The idea that women could be rational agents prompted serious consideration of agency in the context of women’s lives and traditional roles. Feminists began to consider epistemology and ethics from the perspective of women’s lives—their experiences, their interests, and their labor. In other words, they looked at the effects of gender in the acquisition of knowledge and activities of daily life. This theorizing produced new understandings of the self and agency that radically departed from traditional conceptions.
Against the traditional liberal view of the radically autonomous subject, feminists argued that the self is not radically autonomous, but is importantly relational. While some theorists have understood the self as emerging solely through the interactions of close interpersonal relationships, others have understood relationships to include “the full range of influential human relations, personal and public . . . [thus] emphasizing political dimensions of the multiple relationships that structure an individual’s selfhood” (Sherwin 1998, 19). These thinkers have argued that the agent cannot escape her political context; the agent’s position in social hierarchies influences what she can know, what she wants, and what moral rights and obligations she might have.
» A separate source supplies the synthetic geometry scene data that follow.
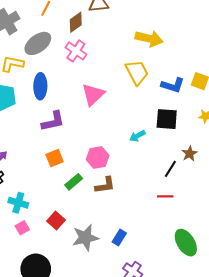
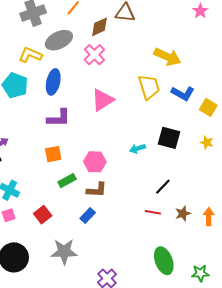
blue L-shape: (173, 85) -> (183, 93), moved
brown star: (190, 154) -> (183, 213), moved
blue rectangle: (119, 237) -> (88, 216), moved
gray star: (85, 238) -> (64, 252), moved

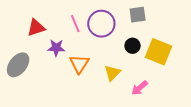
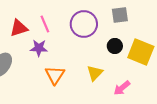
pink line: (75, 24) -> (45, 24), moved
orange triangle: (79, 64) -> (55, 75), moved

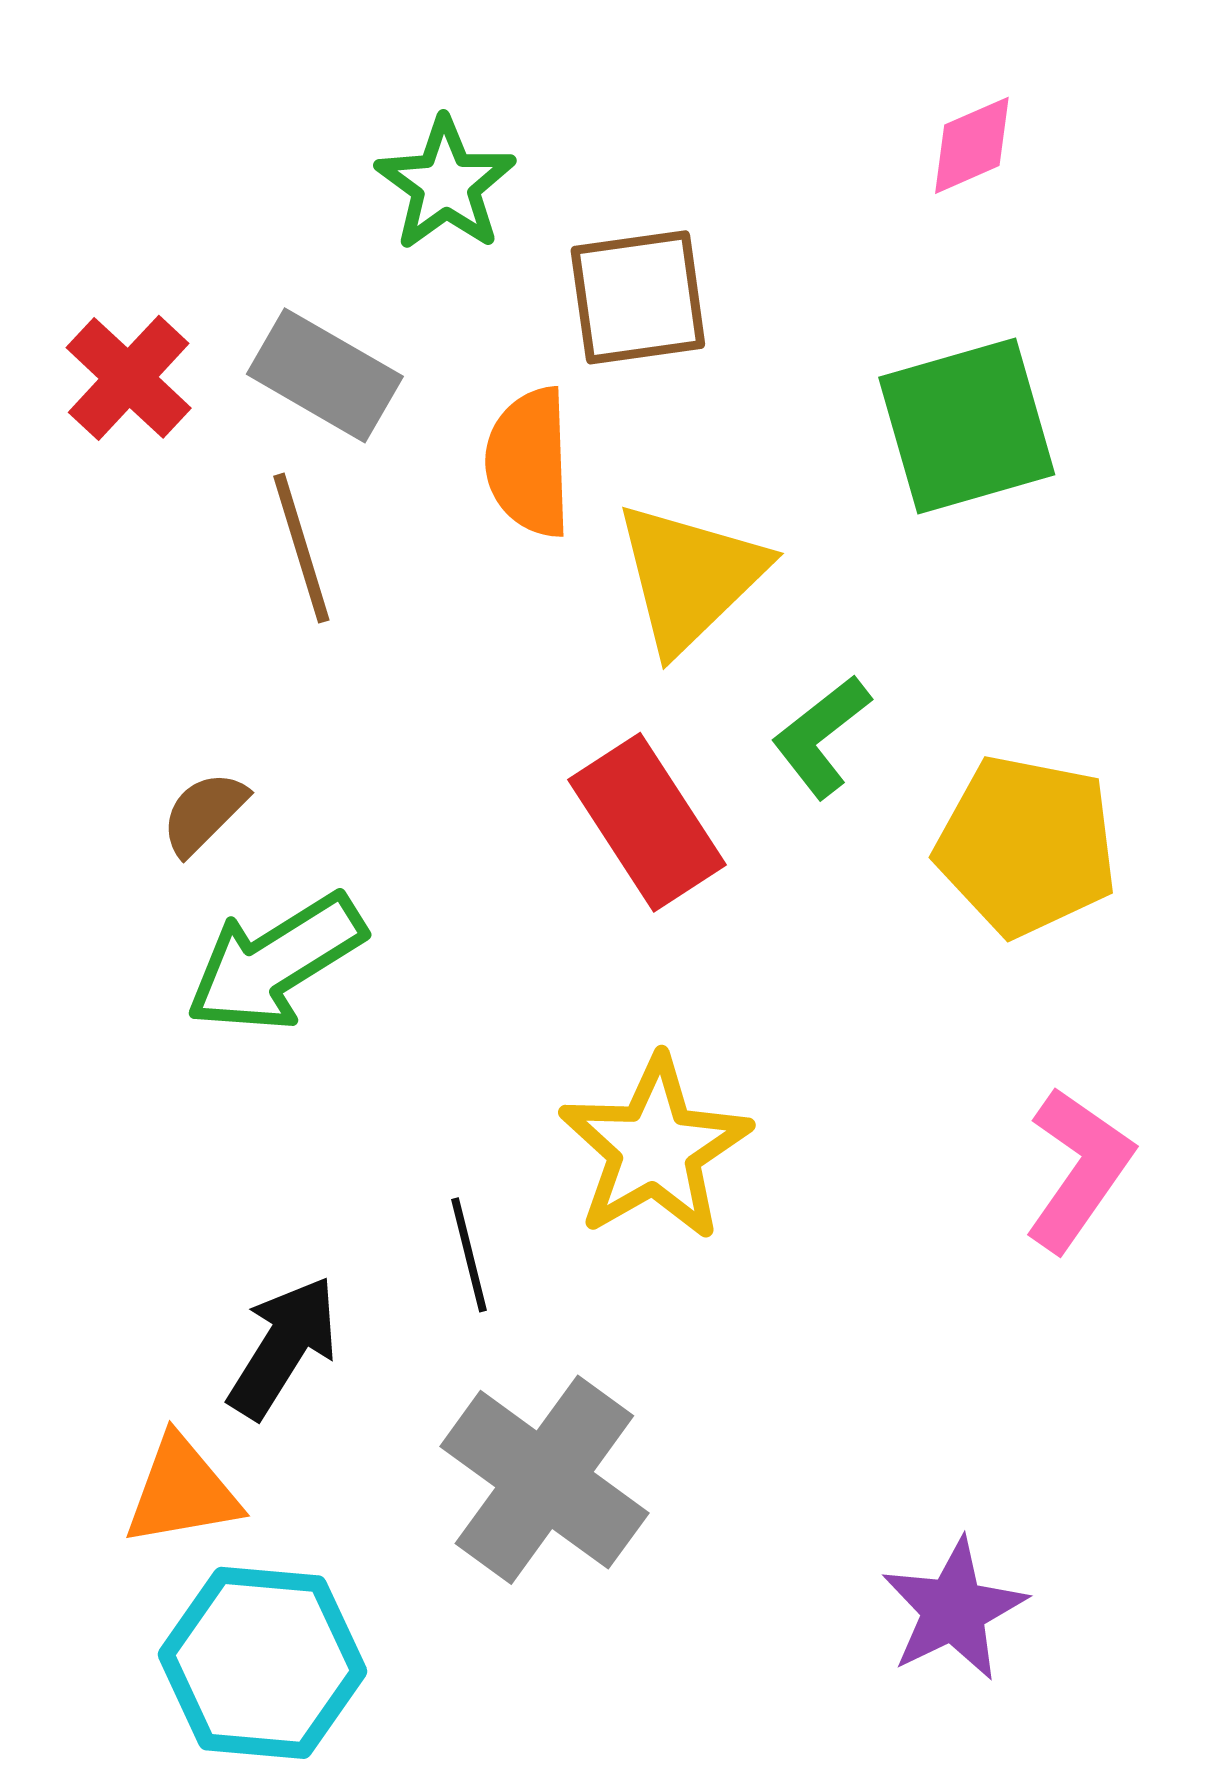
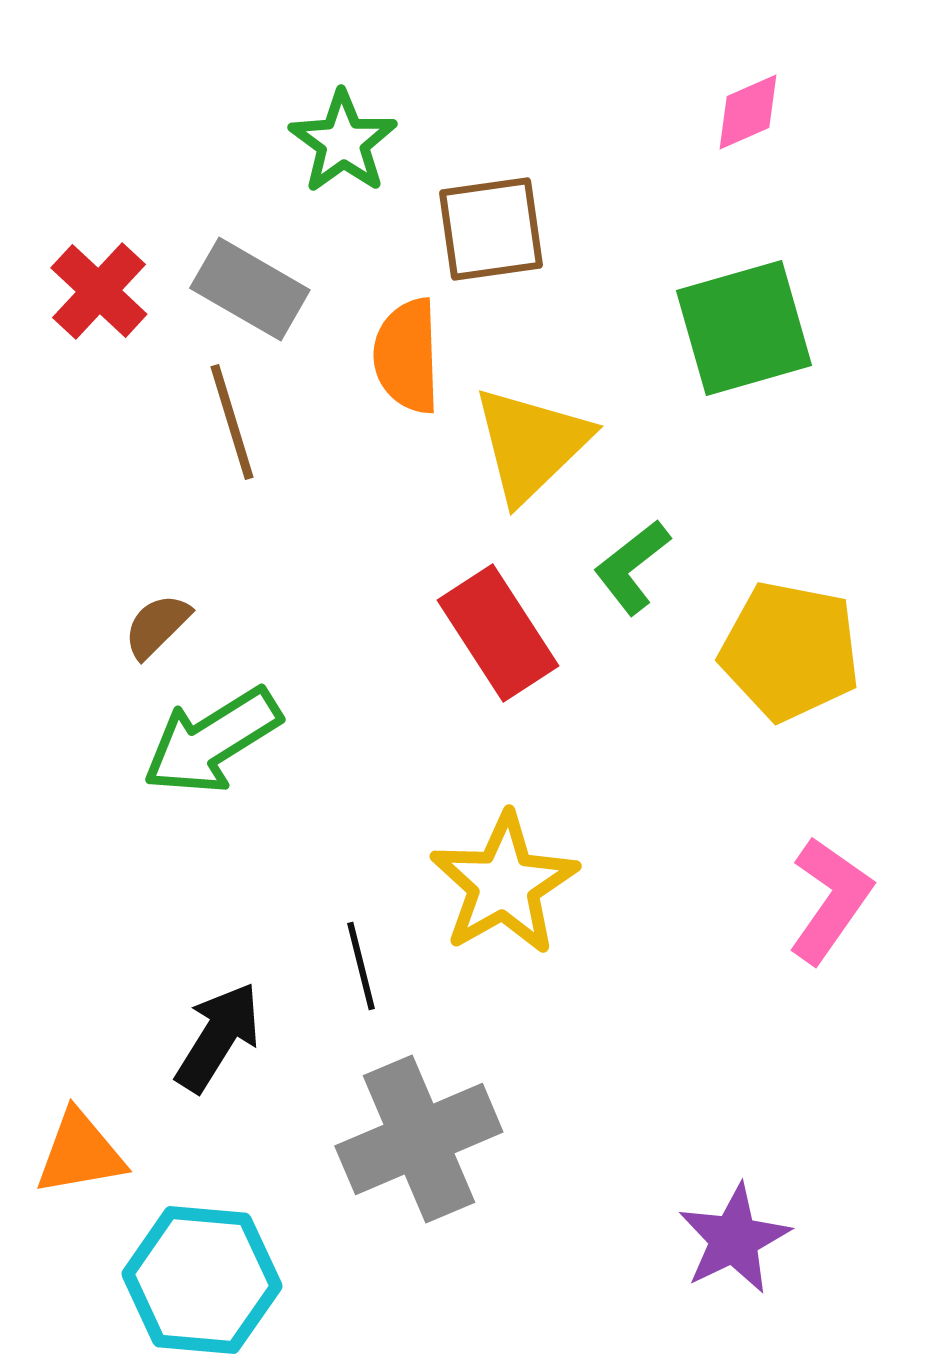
gray cross: (544, 1480) -> (419, 1139), turned 31
orange triangle: (182, 1491) -> (80, 1153), moved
In critiquing the liberal subject, feminist theorists have thus recognized that respecting and fostering the agency of women and members of other subordinated groups requires concepts of agency that are more theoretically creative and less politically exclusive than the dominant European ideal. Many feminists have worked on reconceptualizing the indispensable notion of autonomy in ways that recognize the importance of relational support to the possibilities of autonomous agency (e.g., Meyers 1989; Sherwin 1998; Mackenzie and Stoljar 2000). Others have attended to the transformative possibilities for critical agency that come with seeing the self as importantly socially constituted. Theorists like Maria Lugones (1989) and Sandra Harding (1991) among others have argued, for example, that the complex ways individuals are situated in the social can give rise to important critical positions for the exercise of political and epistemic agency.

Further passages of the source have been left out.